Return, from the material below, each line in which "than" occurs.
● ● ● ● ●
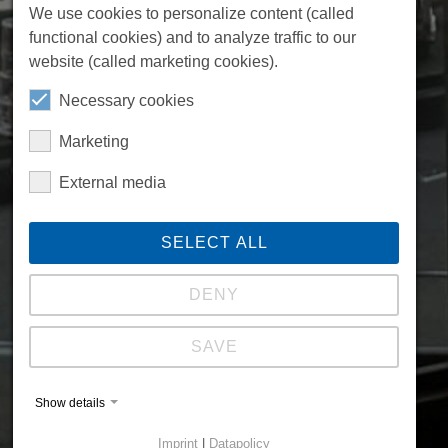
We use cookies to personalize content (called
functional cookies) and to analyze traffic to our
website (called marketing cookies).
Necessary cookies
Marketing
External media
SELECT ALL
DENY
SAVE
Show details
Imprint
|
Datapolicy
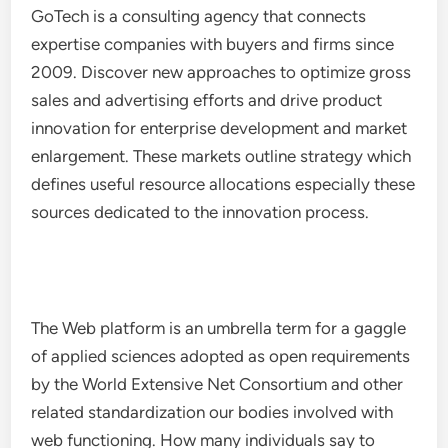
GoTech is a consulting agency that connects
expertise companies with buyers and firms since
2009. Discover new approaches to optimize gross
sales and advertising efforts and drive product
innovation for enterprise development and market
enlargement. These markets outline strategy which
defines useful resource allocations especially these
sources dedicated to the innovation process.
The Web platform is an umbrella term for a gaggle
of applied sciences adopted as open requirements
by the World Extensive Net Consortium and other
related standardization our bodies involved with
web functioning. How many individuals say to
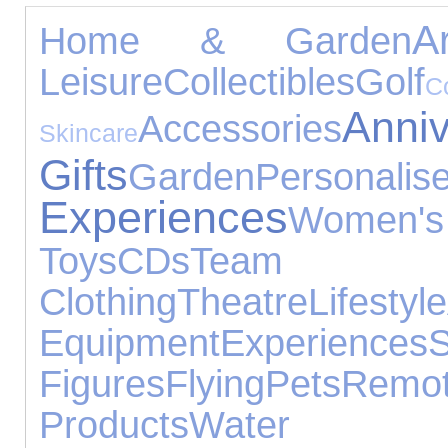
A
Home & Garden
Leisure
Collectibles
Golf
Anniv
Accessories
Skincare
Gifts
Garden
Personali
Experiences
Women
Toys
CDs
Team Sp
Clothing
Theatre
Lifestyle
Equipment
Experiences
Figures
Flying
Pets
Rem
Products
Water 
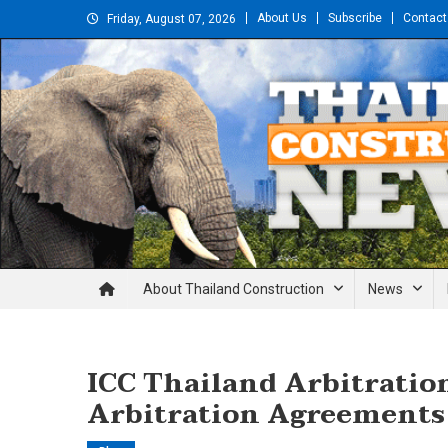
Skip
About Us
Subscribe
Contact
Friday, August 07, 2026
to
content
Thailand Construction and En
About Thailand Construction
News
ICC Thailand Arbitratio
Arbitration Agreements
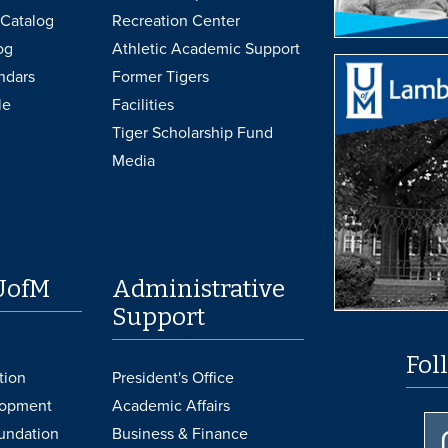
Catalog
Recreation Center
og
Athletic Academic Support
ndars
Former Tigers
le
Facilities
Tiger Scholarship Fund
Media
UofM
Administrative
Support
Fol
tion
President's Office
lopment
Academic Affairs
undation
Business & Finance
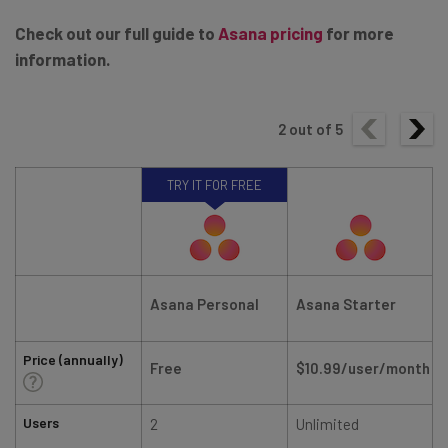
Check out our full guide to
Asana pricing
for more
information.
2
out of
5
TRY IT FOR FREE
Asana Personal
Asana Starter
Price (annually)
Free
$10.99/user/month
Users
2
Unlimited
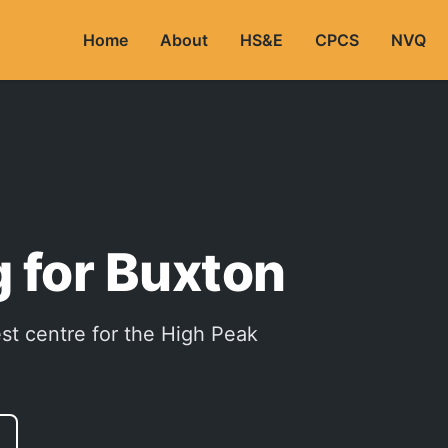
Home
About
HS&E
CPCS
NVQ
 for Buxton
est centre for the High Peak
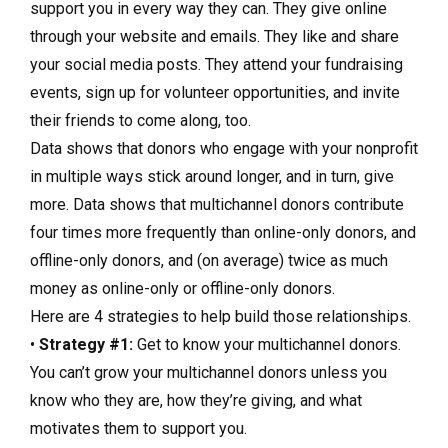
support you in every way they can. They give online
through your website and emails. They like and share
your social media posts. They attend your fundraising
events, sign up for volunteer opportunities, and invite
their friends to come along, too.
Data shows that donors who engage with your nonprofit
in multiple ways stick around longer, and in turn, give
more. Data shows that multichannel donors contribute
four times more frequently than online-only donors, and
offline-only donors, and (on average) twice as much
money as online-only or offline-only donors.
Here are 4 strategies to help build those relationships.
•
Strategy #1:
Get to know your multichannel donors.
You can’t grow your multichannel donors unless you
know who they are, how they’re giving, and what
motivates them to support you.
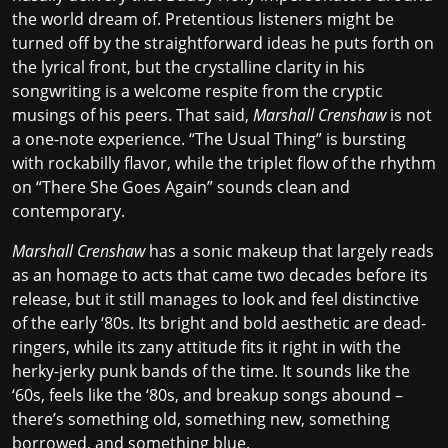
the world dream of. Pretentious listeners might be
turned off by the straightforward ideas he puts forth on
the lyrical front, but the crystalline clarity in his
songwriting is a welcome respite from the cryptic
musings of his peers. That said,
Marshall Crenshaw
is not
a one-note experience. “The Usual Thing” is bursting
with rockabilly flavor, while the triplet flow of the rhythm
on “There She Goes Again” sounds clean and
contemporary.
Marshall Crenshaw
has a sonic makeup that largely reads
as an homage to acts that came two decades before its
release, but it still manages to look and feel distinctive
of the early ‘80s. Its bright and bold aesthetic are dead-
ringers, while its zany attitude fits it right in with the
herky-jerky punk bands
of the time. It sounds like the
‘60s, feels like the ‘80s, and breakup songs abound –
there’s something old, something new, something
borrowed, and something blue.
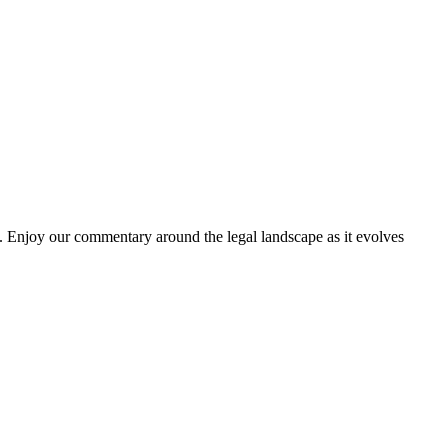
. Enjoy our commentary around the legal landscape as it evolves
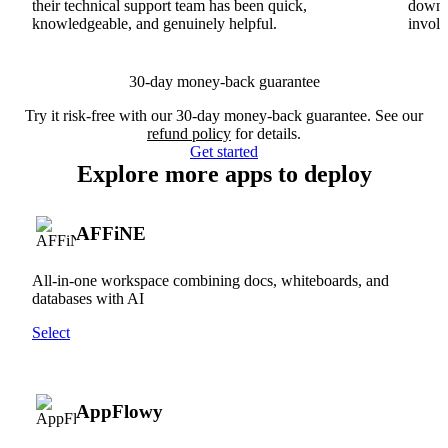
their technical support team has been quick,
downs
knowledgeable, and genuinely helpful.
involv
30-day money-back guarantee
Try it risk-free with our 30-day money-back guarantee. See our
refund policy
for details.
Get started
Explore more apps to deploy
AFFiNE
All-in-one workspace combining docs, whiteboards, and
databases with AI
Select
AppFlowy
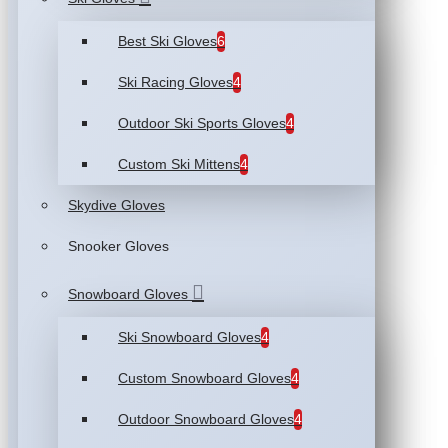
Best Ski Gloves
6
Ski Racing Gloves
4
Outdoor Ski Sports Gloves
4
Custom Ski Mittens
4
Skydive Gloves
Snooker Gloves
Snowboard Gloves
Ski Snowboard Gloves
4
Custom Snowboard Gloves
4
Outdoor Snowboard Gloves
4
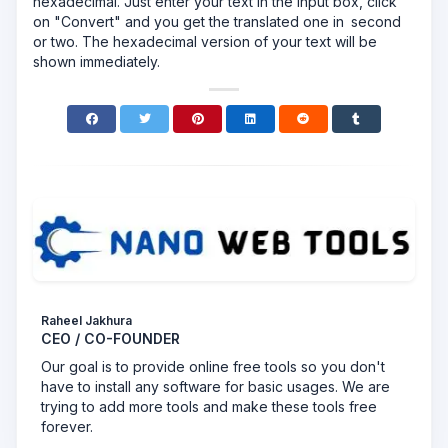
hexadecimal. Just enter your text in the input box, click
on "Convert" and you get the translated one in second
or two. The hexadecimal version of your text will be
shown immediately.
Raheel Jakhura
CEO / CO-FOUNDER
Our goal is to provide online free tools so you don't
have to install any software for basic usages. We are
trying to add more tools and make these tools free
forever.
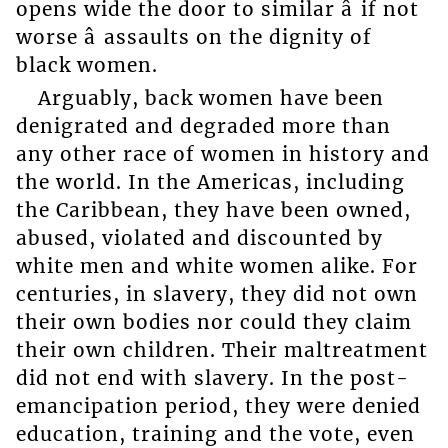
opens wide the door to similar â if not
worse â assaults on the dignity of
black women.
Arguably, back women have been
denigrated and degraded more than
any other race of women in history and
the world. In the Americas, including
the Caribbean, they have been owned,
abused, violated and discounted by
white men and white women alike. For
centuries, in slavery, they did not own
their own bodies nor could they claim
their own children. Their maltreatment
did not end with slavery. In the post-
emancipation period, they were denied
education, training and the vote, even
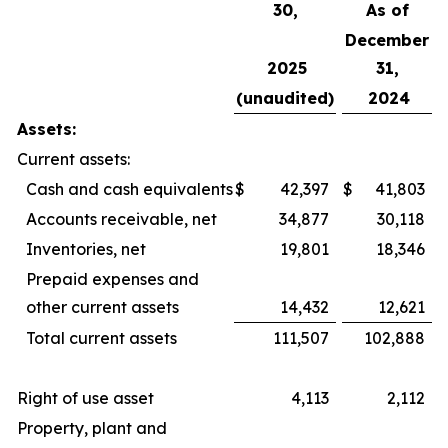
30,
As of
December
2025
31,
(unaudited)
2024
Assets:
Current assets:
Cash and cash equivalents
$
42,397
$
41,803
Accounts receivable, net
34,877
30,118
Inventories, net
19,801
18,346
Prepaid expenses and
other current assets
14,432
12,621
Total current assets
111,507
102,888
Right of use asset
4,113
2,112
Property, plant and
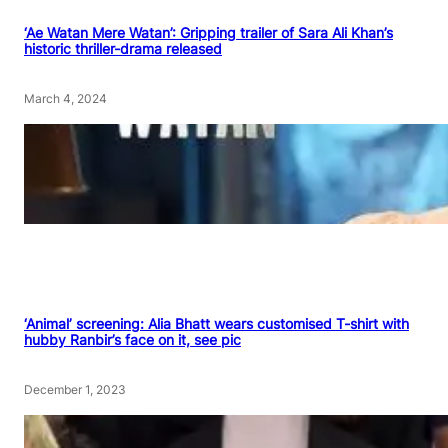
‘Ae Watan Mere Watan’: Gripping trailer of Sara Ali Khan’s
historic thriller-drama released
March 4, 2024
‘Animal’ screening: Alia Bhatt wears customised T-shirt with
hubby Ranbir’s face on it, see pic
December 1, 2023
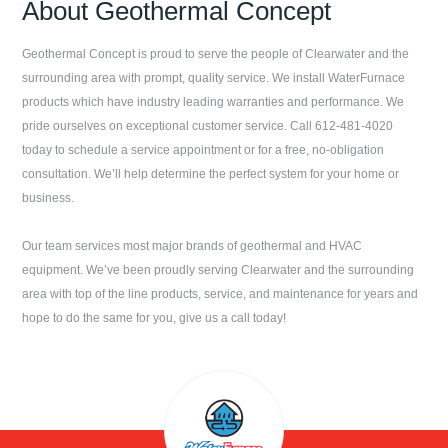
About
Geothermal Concept
Geothermal Concept
is proud to serve the people of
Clearwater
and the
surrounding area with prompt, quality service. We install WaterFurnace
products which have industry leading warranties and performance. We
pride ourselves on exceptional customer service. Call
612-481-4020
today to schedule a service appointment or for a free, no-obligation
consultation. We’ll help determine the perfect system for your home or
business.
Our team services most major brands of geothermal and HVAC
equipment. We’ve been proudly serving
Clearwater
and the surrounding
area with top of the line products, service, and maintenance for years and
hope to do the same for you, give us a call today!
● ● ● ● ●
Exercise answer ::
four times more frequently than online-only donors, and
denigrated and degraded more than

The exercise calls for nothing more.